Le NUWSS était principalement un mouvement de femmes des classes moyennes et supérieures, mais il y avait une certaine représentation des femmes de la classe ouvrière. Les femmes intéressées par le droit de vote ont envoyé des déléguées au NUWSS, et ces représentantes ont repris le message des avantages du droit de vote aux femmes qu'elles représentaient. Ces femmes comprenaient des ouvrières du textile, des ouvrières en sueur et des femmes qui travaillaient dans les mines. Le NUWSS est devenu la principale organisation pour le suffrage des femmes en Grande-Bretagne et dans toute l'Europe. En 1905, il avait atteint 305 sociétés constituantes et en 1913, il comprenait plus de 500 branches unies dans 16 fédérations. En 1914, elle comptait plus de 500 succursales dans tout le pays, avec plus de 100 000 membres. La WSPU n'en avait que 2 000.

Le NUWSS était considéré comme une organisation de suffragettes modérées. Cela signifiait qu'elles s'appuyaient sur des moyens non violents et légaux pour faire passer leur message et obtenir le droit de vote pour les femmes. Ils ont cherché à créer un changement constitutionnel. D'autres groupes, tels que les Suffragettes, qui ont formé l'Union sociale et politique des femmes (WSPU), qui s'est séparée du NUWSS en 1903, étaient plus militants et utilisaient des formes plus radicales - et souvent illégales - d'activités politiques et de désobéissance civile pour atteindre leur objectif. Le NUWSS a tenu des réunions publiques, organisé des pétitions, écrit des lettres aux politiciens, publié des journaux et distribué de la littérature gratuite. La principale revendication était le vote dans les mêmes conditions « que c'est le cas, ou peut-être accordé aux hommes ». On pensait que cette proposition aurait "plus de chances de trouver un soutien qu'une mesure plus large qui placerait les femmes dans la majorité électorale, et elle pourrait néanmoins jouer le rôle de la partie mince du coin". Son message était dirigé. au Parti libéral, dont on espérait qu'il remporterait les élections et introduirait le droit de vote pour les femmes.

Les dirigeants du NUWSS soutenaient l'implication de la Grande-Bretagne dans la Première Guerre mondiale.

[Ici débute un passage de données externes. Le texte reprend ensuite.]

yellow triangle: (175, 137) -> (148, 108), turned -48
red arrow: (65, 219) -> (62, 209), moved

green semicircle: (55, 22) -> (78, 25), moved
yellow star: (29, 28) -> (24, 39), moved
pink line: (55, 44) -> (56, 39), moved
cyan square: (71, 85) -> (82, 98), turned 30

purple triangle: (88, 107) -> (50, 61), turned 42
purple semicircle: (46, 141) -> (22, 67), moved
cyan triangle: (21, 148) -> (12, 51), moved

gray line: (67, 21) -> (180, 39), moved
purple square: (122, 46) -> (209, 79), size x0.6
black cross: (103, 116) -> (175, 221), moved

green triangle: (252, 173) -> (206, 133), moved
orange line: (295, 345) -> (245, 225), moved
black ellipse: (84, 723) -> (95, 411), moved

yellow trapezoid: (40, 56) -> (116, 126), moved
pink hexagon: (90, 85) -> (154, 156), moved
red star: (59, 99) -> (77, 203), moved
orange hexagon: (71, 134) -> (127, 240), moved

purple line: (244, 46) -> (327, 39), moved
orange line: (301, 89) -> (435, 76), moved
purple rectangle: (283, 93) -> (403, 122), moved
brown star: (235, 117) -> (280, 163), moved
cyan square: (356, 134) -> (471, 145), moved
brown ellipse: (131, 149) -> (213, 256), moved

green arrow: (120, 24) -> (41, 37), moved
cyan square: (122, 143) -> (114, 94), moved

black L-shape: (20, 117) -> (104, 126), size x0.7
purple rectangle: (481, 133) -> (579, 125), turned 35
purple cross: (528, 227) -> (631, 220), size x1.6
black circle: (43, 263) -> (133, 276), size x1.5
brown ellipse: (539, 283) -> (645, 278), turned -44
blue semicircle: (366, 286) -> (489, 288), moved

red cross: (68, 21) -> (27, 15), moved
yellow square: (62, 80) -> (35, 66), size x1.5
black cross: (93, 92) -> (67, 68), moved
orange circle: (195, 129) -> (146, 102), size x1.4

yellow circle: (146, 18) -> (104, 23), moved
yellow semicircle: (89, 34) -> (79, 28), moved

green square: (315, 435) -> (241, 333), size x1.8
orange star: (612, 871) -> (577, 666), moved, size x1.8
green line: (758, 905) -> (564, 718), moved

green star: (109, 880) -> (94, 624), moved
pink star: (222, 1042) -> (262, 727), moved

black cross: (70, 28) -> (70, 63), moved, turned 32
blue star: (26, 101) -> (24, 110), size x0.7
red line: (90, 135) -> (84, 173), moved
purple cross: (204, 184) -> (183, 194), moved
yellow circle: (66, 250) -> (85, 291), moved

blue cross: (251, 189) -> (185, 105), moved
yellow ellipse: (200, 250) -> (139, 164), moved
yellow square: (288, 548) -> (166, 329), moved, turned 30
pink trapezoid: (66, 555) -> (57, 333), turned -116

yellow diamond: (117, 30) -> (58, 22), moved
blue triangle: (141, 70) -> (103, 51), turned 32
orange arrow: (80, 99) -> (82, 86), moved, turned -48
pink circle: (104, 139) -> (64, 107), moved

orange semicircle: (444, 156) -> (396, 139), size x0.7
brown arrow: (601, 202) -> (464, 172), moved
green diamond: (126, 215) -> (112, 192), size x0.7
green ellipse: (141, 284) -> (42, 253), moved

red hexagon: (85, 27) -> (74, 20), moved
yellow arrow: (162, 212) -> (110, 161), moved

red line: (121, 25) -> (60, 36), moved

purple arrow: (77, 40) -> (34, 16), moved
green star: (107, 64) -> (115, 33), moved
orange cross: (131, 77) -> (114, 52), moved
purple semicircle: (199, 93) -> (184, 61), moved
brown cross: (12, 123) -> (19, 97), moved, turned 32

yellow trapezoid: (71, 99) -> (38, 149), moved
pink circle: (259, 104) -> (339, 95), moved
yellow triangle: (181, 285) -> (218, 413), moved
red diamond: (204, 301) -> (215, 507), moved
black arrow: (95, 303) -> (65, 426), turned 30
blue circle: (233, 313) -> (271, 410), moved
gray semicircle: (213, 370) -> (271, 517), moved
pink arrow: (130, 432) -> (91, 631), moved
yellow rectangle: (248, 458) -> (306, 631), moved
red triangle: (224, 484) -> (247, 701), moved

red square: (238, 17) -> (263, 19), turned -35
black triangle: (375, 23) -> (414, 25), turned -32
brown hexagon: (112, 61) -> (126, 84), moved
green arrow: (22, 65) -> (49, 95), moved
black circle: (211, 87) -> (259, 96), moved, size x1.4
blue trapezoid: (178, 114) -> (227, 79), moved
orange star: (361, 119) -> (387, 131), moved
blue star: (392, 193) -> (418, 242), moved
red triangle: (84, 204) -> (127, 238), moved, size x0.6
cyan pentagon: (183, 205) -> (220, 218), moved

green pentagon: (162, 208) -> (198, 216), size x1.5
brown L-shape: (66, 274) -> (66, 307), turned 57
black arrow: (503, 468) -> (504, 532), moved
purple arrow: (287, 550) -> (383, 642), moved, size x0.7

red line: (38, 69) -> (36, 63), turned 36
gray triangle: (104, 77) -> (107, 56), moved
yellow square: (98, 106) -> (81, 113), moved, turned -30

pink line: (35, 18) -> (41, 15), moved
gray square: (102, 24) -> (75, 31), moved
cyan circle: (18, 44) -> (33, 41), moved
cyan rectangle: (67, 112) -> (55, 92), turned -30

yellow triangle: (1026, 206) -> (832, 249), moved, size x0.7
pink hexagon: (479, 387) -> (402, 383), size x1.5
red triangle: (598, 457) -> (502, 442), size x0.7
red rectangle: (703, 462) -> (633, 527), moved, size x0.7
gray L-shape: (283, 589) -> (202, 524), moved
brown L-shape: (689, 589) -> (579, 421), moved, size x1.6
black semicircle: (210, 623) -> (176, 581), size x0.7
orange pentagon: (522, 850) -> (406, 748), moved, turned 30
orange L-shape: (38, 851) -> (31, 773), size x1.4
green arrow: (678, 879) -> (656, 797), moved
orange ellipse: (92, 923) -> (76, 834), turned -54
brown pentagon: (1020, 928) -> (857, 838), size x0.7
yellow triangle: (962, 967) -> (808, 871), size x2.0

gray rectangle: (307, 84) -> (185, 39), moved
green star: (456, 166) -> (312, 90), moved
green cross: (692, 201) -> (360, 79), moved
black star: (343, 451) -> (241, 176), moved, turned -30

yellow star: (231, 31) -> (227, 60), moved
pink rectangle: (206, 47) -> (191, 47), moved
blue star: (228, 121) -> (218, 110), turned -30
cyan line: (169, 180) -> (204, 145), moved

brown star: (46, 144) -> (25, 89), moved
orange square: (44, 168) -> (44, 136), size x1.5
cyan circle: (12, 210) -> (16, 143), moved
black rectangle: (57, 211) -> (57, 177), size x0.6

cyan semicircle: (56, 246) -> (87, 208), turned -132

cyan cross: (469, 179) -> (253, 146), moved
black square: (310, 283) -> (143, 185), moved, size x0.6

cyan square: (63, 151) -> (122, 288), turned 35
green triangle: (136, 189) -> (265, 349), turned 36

Ils pensaient, comme le président du NUWSS Millicent Garret Fawcett, qu'en soutenant les efforts de guerre britanniques et en fournissant toute l'aide possible, les femmes gagneraient le respect des hommes et de l'État et les aideraient ainsi à gagner le droit de vote égal. Le NWSU a organisé le bien-être de guerre pour les familles des soldats et des vétérans invalides, le travail des infirmières militaires et le travail des femmes dans les industries de guerre dans les emplois laissés aux hommes pour combattre. Parallèlement à son soutien à la guerre, le NUWSS a continué à faire campagne pour le droit de vote pendant la guerre et a utilisé son travail de guerre à son avantage en soulignant les contributions des femmes dans leurs campagnes.

Après la fin de la Première Guerre mondiale, les membres de la NUWSS et d'autres femmes luttant pour le droit de vote n'ont pas obtenu exactement ce qu'elles voulaient en termes de droits, en ce sens que toutes les femmes adultes n'ont pas eu le droit de vote. Un comité parlementaire a décidé en 1919 d'abolir les conditions de propriété pour le droit de suffrage et a donné le droit de vote à tous les hommes de plus de 21 ans et à toutes les femmes propriétaires (ou épouses de propriétaires) de plus de 30 ans. En fin de compte, environ six millions de femmes ont été émancipées. Cependant, la loi excluait la plupart des femmes dont le travail d'infirmières ou d'ouvriers industriels avait été le plus important pendant la guerre.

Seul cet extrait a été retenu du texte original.